We would like to point out that the notion of high futures prices reducing physical supplies through "hoarding" has nothing to do with a "normal" level of inventories, but whether there exists a positive relationship between futures prices and oil stocks/inventories.

The authors found no significant correlation between next month's future's price and current inventories, but the calculus changes the further you go out. Specifically:

Thus, a ten percent increase in the six month futures price is associated with 1.35 percent increase in inventories which is in turn associated with a decrease in oil supplies of 5.16 percent....

These results imply that if the six months futures price were to fall by twenty percent, the real price of crude would decline by more than thirty percent from its present-day levels.

The authors conclude that if Congress wants to restrain speculation, regulators "should keep the shorter-term futures contracts and eliminate the more speculative six months futures contracts."

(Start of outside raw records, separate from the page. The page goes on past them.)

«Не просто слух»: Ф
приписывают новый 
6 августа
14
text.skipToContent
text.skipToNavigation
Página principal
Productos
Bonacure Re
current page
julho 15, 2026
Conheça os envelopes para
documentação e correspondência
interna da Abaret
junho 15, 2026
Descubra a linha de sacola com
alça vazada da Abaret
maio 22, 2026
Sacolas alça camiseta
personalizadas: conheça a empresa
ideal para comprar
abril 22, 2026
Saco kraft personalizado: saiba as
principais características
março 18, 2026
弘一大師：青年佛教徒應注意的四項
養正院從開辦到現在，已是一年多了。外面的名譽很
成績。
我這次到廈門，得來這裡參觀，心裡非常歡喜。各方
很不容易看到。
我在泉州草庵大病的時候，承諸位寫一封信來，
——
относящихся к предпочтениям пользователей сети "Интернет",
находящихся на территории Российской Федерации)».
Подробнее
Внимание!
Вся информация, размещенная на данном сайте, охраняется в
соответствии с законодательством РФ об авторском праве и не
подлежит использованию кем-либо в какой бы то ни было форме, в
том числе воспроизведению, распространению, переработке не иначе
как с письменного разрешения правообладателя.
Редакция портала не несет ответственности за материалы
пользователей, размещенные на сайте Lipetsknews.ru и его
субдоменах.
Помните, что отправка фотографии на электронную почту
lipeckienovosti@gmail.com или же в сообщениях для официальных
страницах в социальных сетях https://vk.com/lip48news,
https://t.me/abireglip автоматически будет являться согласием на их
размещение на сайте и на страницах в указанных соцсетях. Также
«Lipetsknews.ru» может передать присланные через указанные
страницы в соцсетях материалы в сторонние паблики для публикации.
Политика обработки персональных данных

Better minds than mine can evaluate the math. Maybe Krugman will be encouraged to take another stab, seeing as how he is called out by name by the Hofstra professors. But I was distracted by how blithely the authors dismissed the problem of global supply in their introductory remarks. It seems clear that one of the major factors pushing oil prices higher and higher is the expectation that supply will be constricted in the future. You can call that speculation if you want, or you can call that rational analysis of the available facts.

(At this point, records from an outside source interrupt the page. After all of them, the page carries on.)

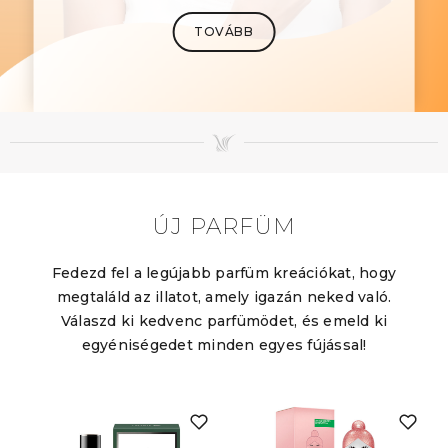
TOVÁBB
ÚJ PARFÜM
Fedezd fel a legújabb parfüm kreációkat, hogy
megtaláld az illatot, amely igazán neked való.
Válaszd ki kedvenc parfümödet, és emeld ki
egyéniségedet minden egyes fújással!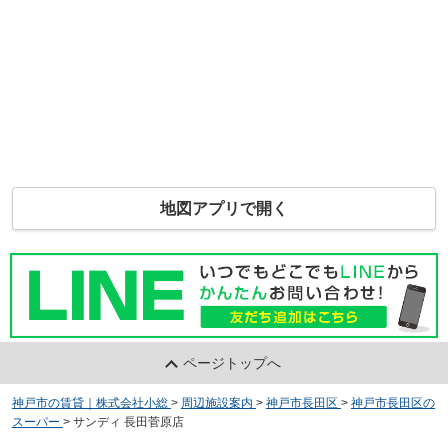
地図アプリで開く
ページトップへ
神戸市の賃貸｜株式会社小総
>
周辺施設案内
>
神戸市長田区
>
神戸市長田区の
スーパー
>
サンディ 長田菅原店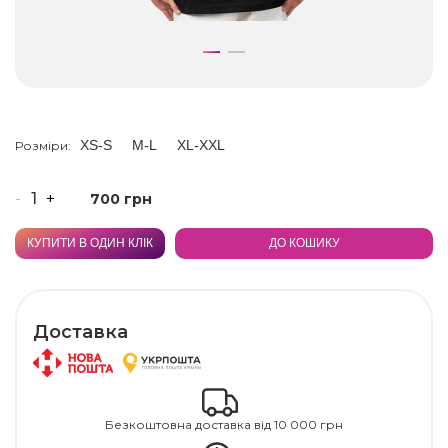
XS-S
M-L
XL-XXL
Розміри:
-
+
700 грн
КУПИТИ В ОДИН КЛІК
ДО КОШИКУ
Доставка
Безкоштовна доставка від 10 000 грн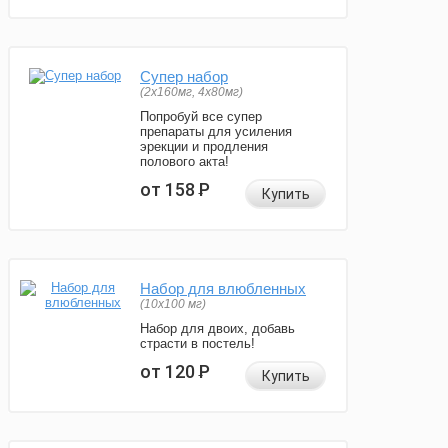
Супер набор
(2х160мг, 4х80мг)
Попробуй все супер
препараты для усиления
эрекции и продления
полового акта!
от 158
Р
Купить
Набор для влюбленных
(10х100 мг)
Набор для двоих, добавь
страсти в постель!
от 120
Р
Купить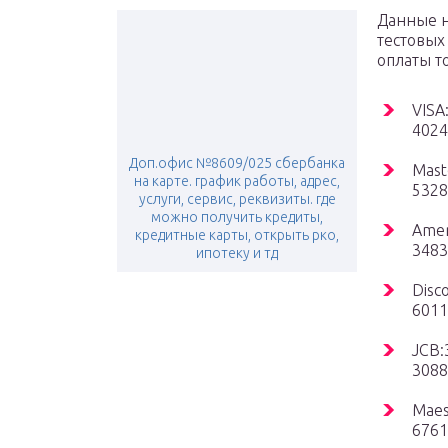
Данные 
тестовых
оплаты т
VISA
4024
Доп.офис №8609/025 сбербанка
Mast
на карте. график работы, адрес,
5328
услуги, сервис, реквизиты. где
можно получить кредиты,
Amer
кредитные карты, открыть рко,
3483
ипотеку и тд
Disc
6011
JCB:
3088
Maes
6761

But the authors wave their hands at this problem in a few sentences, citing news accounts of testimony before Congress by Cambridge Energy Research Associates in 2005.

Moreover, an analysis of global oil production and development demonstrates that the world is not running out of oil in the near-term, and a large increase in the availability of unconventional oils will expand global liquid hydrocarbons capacity by as much as one-fourth in the next ten years.

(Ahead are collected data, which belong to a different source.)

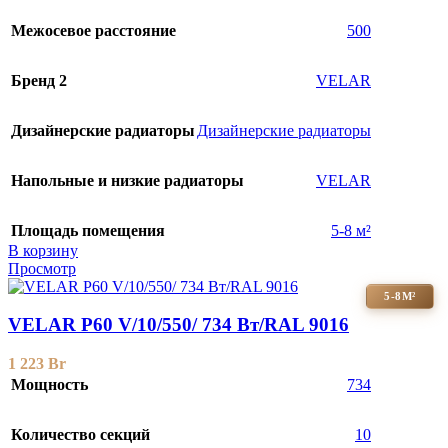
Межосевое расстояние
500
Бренд 2
VELAR
Дизайнерские радиаторы
Дизайнерские радиаторы
Напольные и низкие радиаторы
VELAR
Площадь помещения
5-8 м²
В корзину
Просмотр
5-8М²
VELAR P60 V/10/550/ 734 Bт/RAL 9016
1 223
Br
Мощность
734
Количество секций
10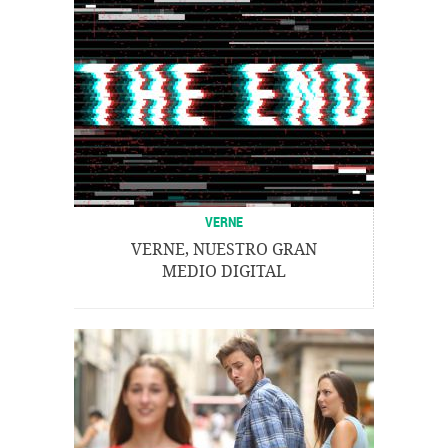
VERNE
VERNE, NUESTRO GRAN
MEDIO DIGITAL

Another 20 million barrels of oil a day by 2015? That would be truly remarkable, requiring huge expansions of oil sands and oil shale resources, vastly increased production out of Saudi Arabia, and the discovery of replacements for the sharply declining production in Mexico, Russia and the North Sea. And in the unlikely event that such an expansion did come to pass, as testimony two weeks ago by CERA's chairman Daniel Yergin observed, it's not going to be cheap. Not only are the newer, "unconventional" sources of oil inherently more expensive to develop, but the oil industry is facing severe shortages of manpower and equipment. Ramping up current supply by 25 percent in just ten years will cost a pretty penny.

Speculate on that.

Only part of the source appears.